DATA EXCERPTS –
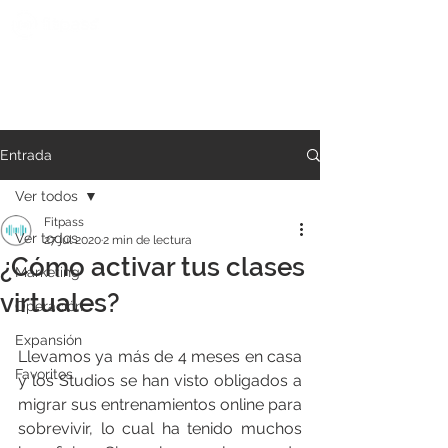
Entrada
Ver todos
Fitpass
Ver todos
27 jul 2020
2 min de lectura
¿Cómo activar tus clases
Marketing
virtuales?
Operación
Expansión
Llevamos ya más de 4 meses en casa 
Favoritos
y los Studios se han visto obligados a 
migrar sus entrenamientos online para 
sobrevivir, lo cual ha tenido muchos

YOUR OBJECTIVE –
Please output the listing above in full, exactly as given, without its images.

RESPONSE FOR THIS EXERCISE –
Entrada
Ver todos
Fitpass
Ver todos
27 jul 2020
2 min de lectura
¿Cómo activar tus clases
Marketing
virtuales?
Operación
Expansión
Llevamos ya más de 4 meses en casa 
Favoritos
y los Studios se han visto obligados a 
migrar sus entrenamientos online para 
sobrevivir, lo cual ha tenido muchos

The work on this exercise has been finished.